1. Academic Validation
  2. Adenosine A1 receptor: A neuroprotective target in light induced retinal degeneration

Adenosine A1 receptor: A neuroprotective target in light induced retinal degeneration

  • PLoS One. 2018 Jun 18;13(6):e0198838. doi: 10.1371/journal.pone.0198838.
Manuel Soliño 1 2 Ester María López 1 2 Manuel Rey-Funes 1 2 César Fabián Loidl 1 2 Ignacio M Larrayoz 3 Alfredo Martínez 4 Elena Girardi 1 2 Juan José López-Costa 1 2
Affiliations

Affiliations

  • 1 Universidad de Buenos Aires, Facultad de Medicina, Dpto. de Biología Celular, Histología, Embriología y Genética, Ciudad Autónoma de Buenos Aires, Argentina.
  • 2 CONICET-Universidad de Buenos Aires. Instituto de Biología Celular y Neurociencia "Prof. E. De Robertis¨ (IBCN), Ciudad Autónoma de Buenos Aires, Argentina.
  • 3 Biomarkers and Molecular Signaling Group, Center for Biomedical Research of La Rioja (CIBIR), Logroño, Spain.
  • 4 Angiogenesis Study Group, Center for Biomedical Research of La Rioja (CIBIR), Logroño, Spain.
Abstract

LIGHT induced retinal degeneration (LIRD) is a useful model that resembles human retinal degenerative diseases.
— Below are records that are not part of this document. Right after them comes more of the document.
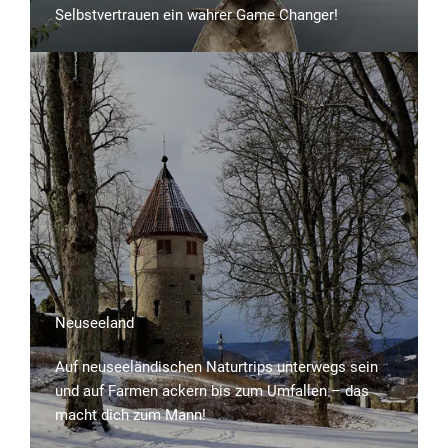
Selbstvertrauen ein wahrer Game Changer!
Neuseeland
Auf neuseeländischen Naturtrips unterwegs sein
und auf Farmen ackern bis zum Umfallen – das
macht dich zum Mann!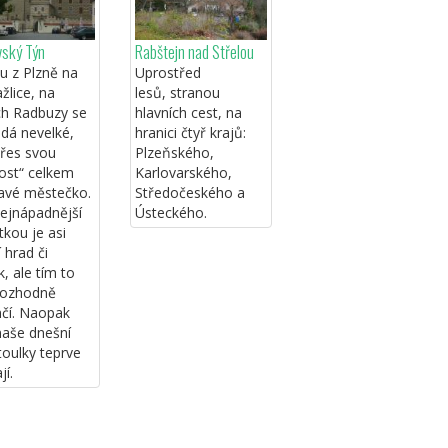
vský Týn
Rabštejn nad Střelou
u z Plzně na
Uprostřed
lice, na
lesů, stranou
ch Radbuzy se
hlavních cest, na
ádá nevelké,
hranici čtyř krajů:
přes svou
Plzeňského,
kost“ celkem
Karlovarského,
avé městečko.
Středočeského a
ejnápadnější
Ústeckého.
kou je asi
 hrad či
, ale tím to
rozhodně
čí. Naopak
naše dnešní
toulky teprve
jí.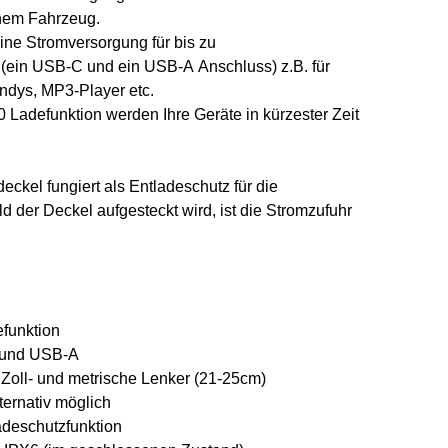
inem Fahrzeug.
ine Stromversorgung für bis zu
 (ein USB-C und ein USB-A Anschluss) z.B. für
ndys, MP3-Player etc.
 Ladefunktion werden Ihre Geräte in kürzester Zeit
eckel fungiert als Entladeschutz für die
ld der Deckel aufgesteckt wird, ist die Stromzufuhr
funktion
 und USB-A
 Zoll- und metrische Lenker (21-25cm)
ternativ möglich
adeschutzfunktion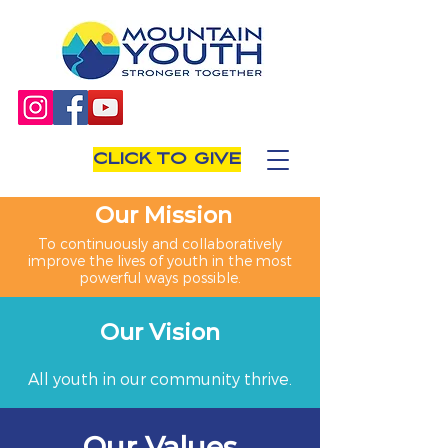
CLICK TO GIVE
Our Mission
To continuously and collaboratively
improve the lives of youth in the most
powerful ways possible.
Our Vision
All youth in our community thrive.
Our Values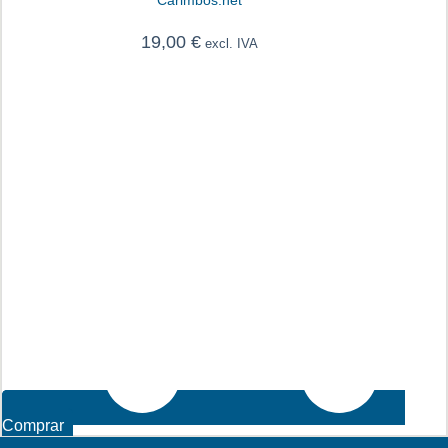
Carimbos.net
19,00
€
excl. IVA
Comprar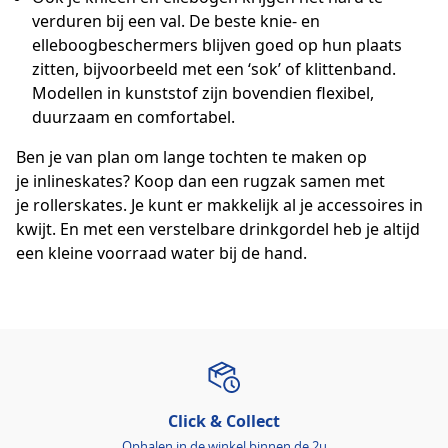
verduren bij een val. De beste knie- en
elleboogbeschermers blijven goed op hun plaats
zitten, bijvoorbeeld met een ‘sok’ of klittenband.
Modellen in kunststof zijn bovendien flexibel,
duurzaam en comfortabel.
Ben je van plan om lange tochten te maken op
je inlineskates? Koop dan een rugzak samen met
je rollerskates. Je kunt er makkelijk al je accessoires in
kwijt. En met een verstelbare drinkgordel heb je altijd
een kleine voorraad water bij de hand.
Click & Collect
Ophalen in de winkel binnen de 2u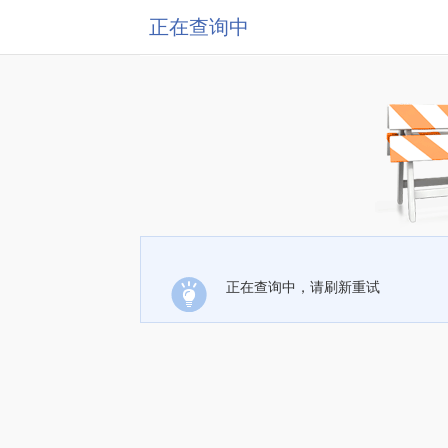
正在查询中
正在查询中，请刷新重试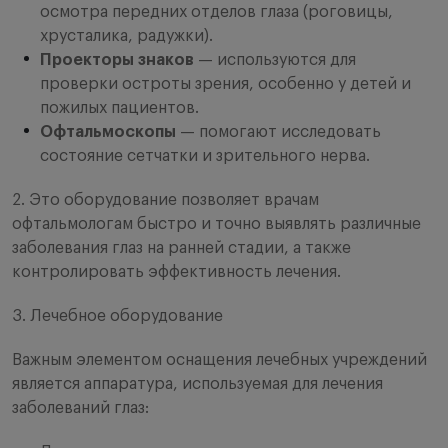
осмотра передних отделов глаза (роговицы,
хрусталика, радужки).
Проекторы знаков
— используются для
проверки остроты зрения, особенно у детей и
пожилых пациентов.
Офтальмоскопы
— помогают исследовать
состояние сетчатки и зрительного нерва.
2. Это оборудование позволяет врачам
офтальмологам быстро и точно выявлять различные
заболевания глаз на ранней стадии, а также
контролировать эффективность лечения.
3. Лечебное оборудование
Важным элементом оснащения лечебных учреждений
является аппаратура, используемая для лечения
заболеваний глаз: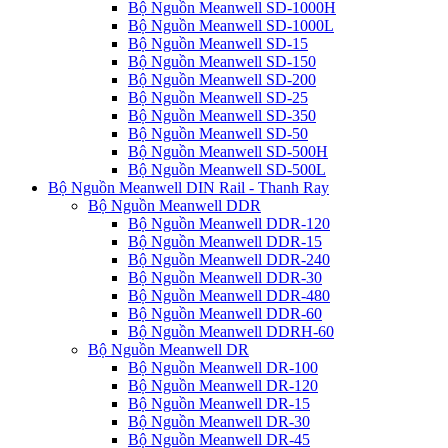
Bộ Nguồn Meanwell SD-1000H
Bộ Nguồn Meanwell SD-1000L
Bộ Nguồn Meanwell SD-15
Bộ Nguồn Meanwell SD-150
Bộ Nguồn Meanwell SD-200
Bộ Nguồn Meanwell SD-25
Bộ Nguồn Meanwell SD-350
Bộ Nguồn Meanwell SD-50
Bộ Nguồn Meanwell SD-500H
Bộ Nguồn Meanwell SD-500L
Bộ Nguồn Meanwell DIN Rail - Thanh Ray
Bộ Nguồn Meanwell DDR
Bộ Nguồn Meanwell DDR-120
Bộ Nguồn Meanwell DDR-15
Bộ Nguồn Meanwell DDR-240
Bộ Nguồn Meanwell DDR-30
Bộ Nguồn Meanwell DDR-480
Bộ Nguồn Meanwell DDR-60
Bộ Nguồn Meanwell DDRH-60
Bộ Nguồn Meanwell DR
Bộ Nguồn Meanwell DR-100
Bộ Nguồn Meanwell DR-120
Bộ Nguồn Meanwell DR-15
Bộ Nguồn Meanwell DR-30
Bộ Nguồn Meanwell DR-45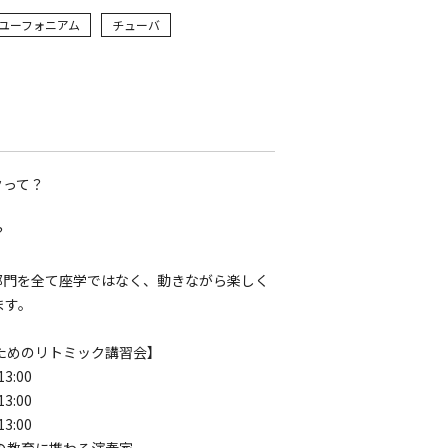
ユーフォニアム
チューバ
クって？
？
部門を全て座学ではなく、動きながら楽しく
ます。
ためのリトミック講習会】
3:00
3:00
3:00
The modulation of adenosine A1 receptor is neuroprotective in different models of retinal injury. The aim of this work was to evaluate the potential neuroprotective effect of the modulation of A1 receptor in LIRD. The eyes of rats intravitreally injected with N6-cyclopentyladenosine (CPA), an A1 agonist, which were later subjected to continuous illumination (CI) for 24 h, showed retinas with a lower number of apoptotic nuclei and a decrease of Glial Fibrillary Acidic Protein (GFAP) immunoreactive area than controls. Lower levels of activated Caspase 3 and GFAP were demonstrated by Western Blot (WB) in treated Animals. Also a decrease of iNOS, TNFα and GFAP mRNA was demonstrated by RT-PCR. A decrease of Iba 1+/MHC-II+ reactive microglial cells was shown by immunohistochemistry. Electroretinograms (ERG) showed higher amplitudes of a-wave, b-wave and oscillatory potentials after CI compared to controls. Conversely, the eyes of rats intravitreally injected with dipropylcyclopentylxanthine (DPCPX), an A1 antagonist, and subjected to CI for 24 h, showed retinas with a higher number of apoptotic nuclei and an increase of GFAP immunoreactive area compared to controls. Also, higher levels of activated Caspase 3 and GFAP were demonstrated by Western Blot. The mRNA levels of iNOS, nNOS and inflammatory cytokines (IL-1β and TNFα) were not modified by DPCPX treatment. An increase of Iba 1+/MHC-II+ reactive microglial cells was shown by immunohistochemistry. ERG showed that the amplitudes of a-wave, b-wave, and oscillatory potentials after CI were similar to control values. A single pharmacological intervention prior illumination stress was able to swing retinal fate in opposite directions: CPA was neuroprotective, while DPCPX worsened retinal damage. In summary, A1 receptor agonism is a plausible neuroprotective strategy in LIRD.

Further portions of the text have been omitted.